2017 Econometrics Course
Winter/Spring 2019 schedule to be announced. Archived 2017 course materials listed below.
- February 1, 2017
Econometrics Course: Introduction and Identification
Todd Wagner, Ph.D. | Slides| Video
The objective of this class is to introduce participants to the course. We start by briefly describing a randomized trial and the leverage of experimental design to understand causation. We then transition into understanding causal pathways when experimentation isn't possible. We introduce the concept of endogeneity and walk participants through the elements of an equation, as these equations often come up in other classes. Finally, we discuss the five main assumptions underlying the classic linear model, setting the stage for future classes.
This lecture will provide a conceptual framework for research design. We will review the linear regression model and define the concepts of exogeneity and endogeneity. We will then discuss three forms of endogeneity: omitted variable bias, sample selection, and simultaneous causality. The discussion will include examples and a brief overview of possible solutions.
Understanding causation with observational data is often more dependent on what we don't observe than what we do observe. Multivariate techniques can be very useful for understanding observed characteristics. Propensity scores have emerged over the past 20 years as another way to control for observables. We describe the concepts behind propensity scores and how they have been used (and misused) in practice. Finally, we work through an example using propensity scores.
- March 1, 2017
Natural Experiments and Difference-in-Differences
Christine Pal-Chee, Ph.D. | Slides| Video
Natural experiments have been increasingly utilized by researchers in recent years. In this lecture, we will define what a natural experiment is and describe different types of natural experiments. We will also provide an overview of the difference-in-differences estimator and discuss how it can be used to evaluate treatment effects in natural experiments. Finally, we discuss potential threats to validity when evaluating natural experiments.
This lecture will provide an introduction to instrumental variables (IV) regression. We will discuss necessary conditions for valid instruments, the intuition for how and why IV regression works, examples, and limitations.
This is an overview of mixed effects models. The models go by many names: multi-level, random effects, mixed, random coefficient, hierarchical, and repeated measures. We will begin by describing how mixed effects models are related to other statistical models. Real-world applications will be used as examples to demonstrate model fitting and estimation and interpretation of estimates. Finally, we will address how statisticians think about mixed effects models and how this can differ from an economist's perspective.
Standard introductions to the ordinary least squares (OLS) model pay limited attention to the right hand side variables. Several strong assumptions are made about the independent variables, including linearity and independence, that don't always hold in health applications.

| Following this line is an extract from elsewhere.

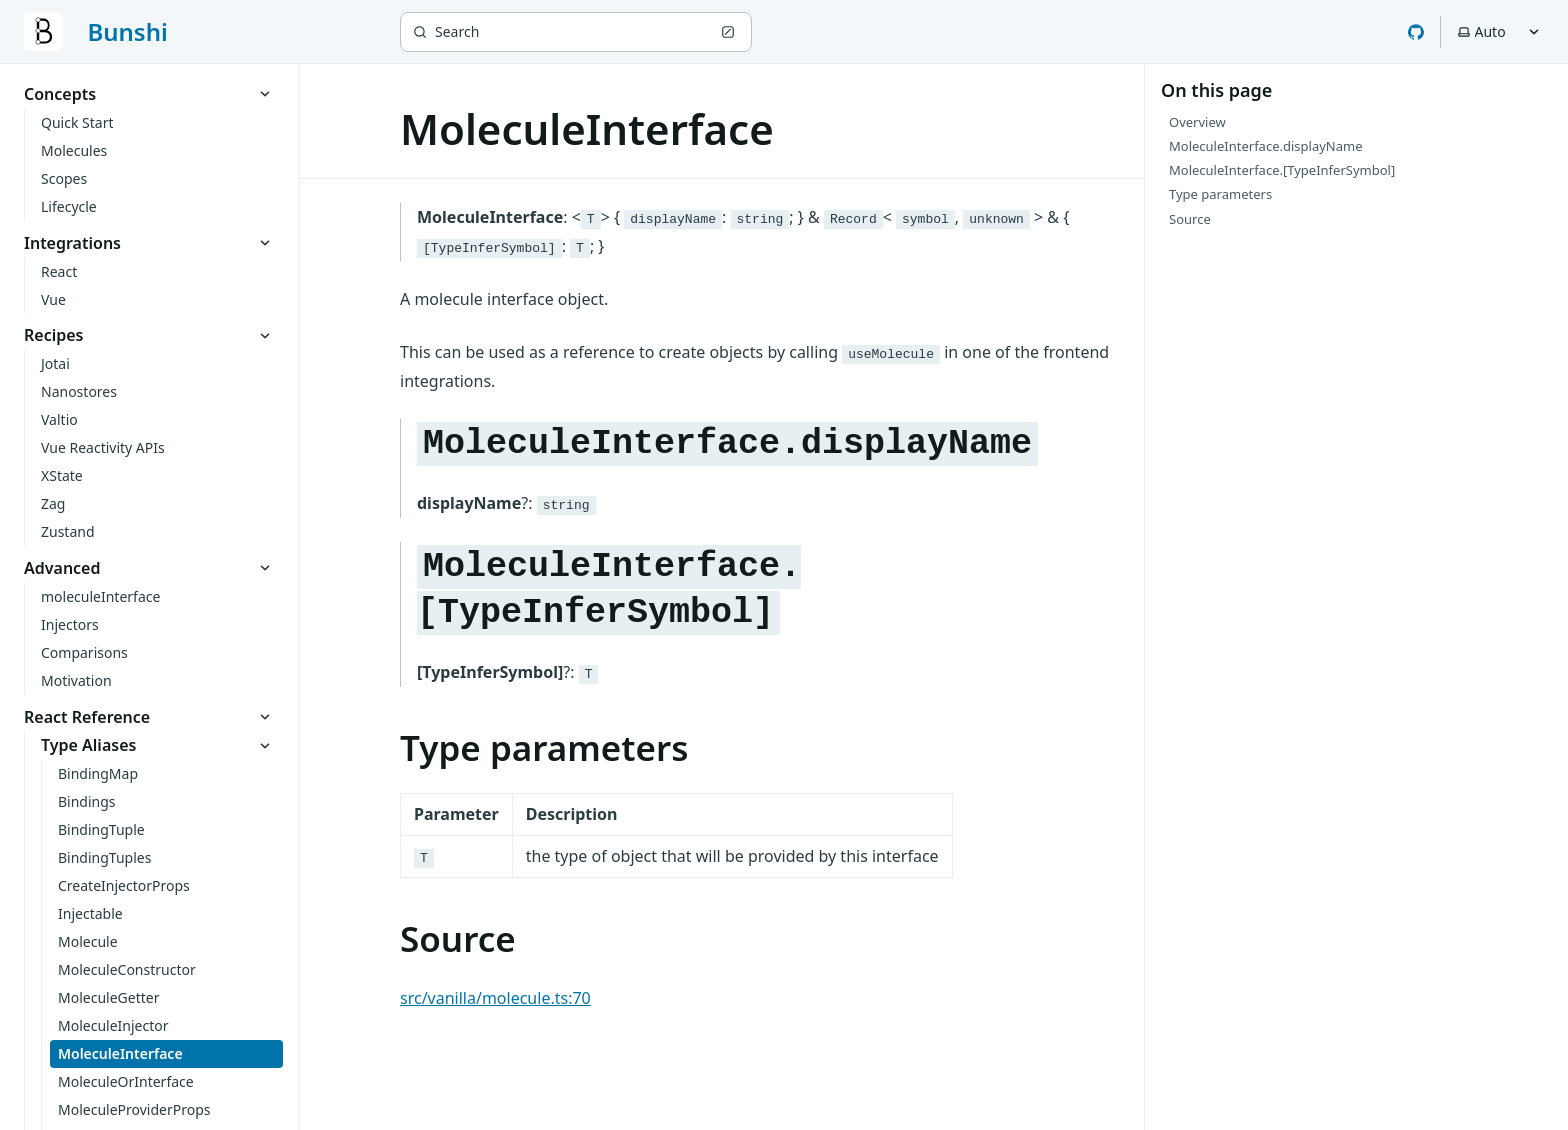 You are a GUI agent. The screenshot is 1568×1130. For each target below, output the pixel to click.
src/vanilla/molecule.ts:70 (495, 998)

This lecture will address some of the common problems with right hand side variables and introduce methods to test for and to correct these problems. Issues to be addressed include non-linearity and functional form, multicollinearity, clustering and robust standard errors.
The ordinary least squares (OLS) model is based on a continuous dependent variable. This lecture will introduce some of the methods available to treat other forms of dependent variables. Topics will include dichotomous (yes/no) outcomes, count data models, and choice models.
Statistical analysis of health care cost is made difficult by two data problems. Some patients incur disproportionate costs, a statistical property called skewness. Other patients incur no cost at all; the distribution is truncated. As a result of these problems, it is rarely a good idea to analyze cost using the classic linear statistical model, ordinary least squares (OLS). Transforming cost by taking its log results in a variable that is more normally distributed, allowing use of an OLS regression. The parameters from this regression have a natural interpretation as the proportionate effect of a unit change in the independent variable on cost. Care must be used when predicting costs from a model based on the log of costs. Log models have other limitations. The most important of these is that they should not be used when there are many zero cost observations in the data.
Health care cost can be difficult to analyze. In addition to skewness and truncation, the variance in cost data may be correlated with one of the predictor (independent) variables, a problem called heteroscedasticity. As a result of these problems, ordinary least squares (OLS) regression models may generate biased regression parameters and inaccurate predictions. Generalized linear models (GLM) are an important alternative. A GLM include a link function and a variance structure. These are identified using specific tests. Another alternative is a two-part model, which can be used to analyze data with many observations in which no cost was incurred. Non-parametric tests can be used to compare the cost incurred by two or more groups. Although they have the advantage of not requiring any assumptions about the statistical properties of the cost variable, they can be too conservative, and they do not allow the analyst to control for the effect of other factors.